## ASSIGNMENT
Restate every record word for word, without the pictures.

** SUPPLIED INFORMATION follows **

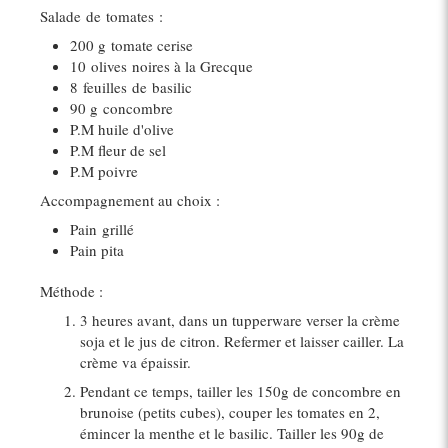
Salade
de
tomates
:
200 g
tomate cerise
10
olives
noires à la Grecque
8
feuilles
de
basilic
90 g
concombre
P.M huile d'
olive
P.M fleur de sel
P.M poivre
Accompagnement au choix :
Pain
grillé
Pain pita
Méthode :
3 heures avant, dans un tupperware verser la crème
soja et le jus de citron. Refermer et laisser cailler. La
crème va épaissir.
Pendant ce temps, tailler les 150g de concombre en
brunoise (petits cubes), couper les tomates en 2,
émincer la menthe et le basilic. Tailler les 90g de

** End of SUPPLIED INFORMATION **

## RESPONSE BOX
Salade
de
tomates
:
200 g
tomate cerise
10
olives
noires à la Grecque
8
feuilles
de
basilic
90 g
concombre
P.M huile d'
olive
P.M fleur de sel
P.M poivre
Accompagnement au choix :
Pain
grillé
Pain pita
Méthode :
3 heures avant, dans un tupperware verser la crème
soja et le jus de citron. Refermer et laisser cailler. La
crème va épaissir.
Pendant ce temps, tailler les 150g de concombre en
brunoise (petits cubes), couper les tomates en 2,
émincer la menthe et le basilic. Tailler les 90g de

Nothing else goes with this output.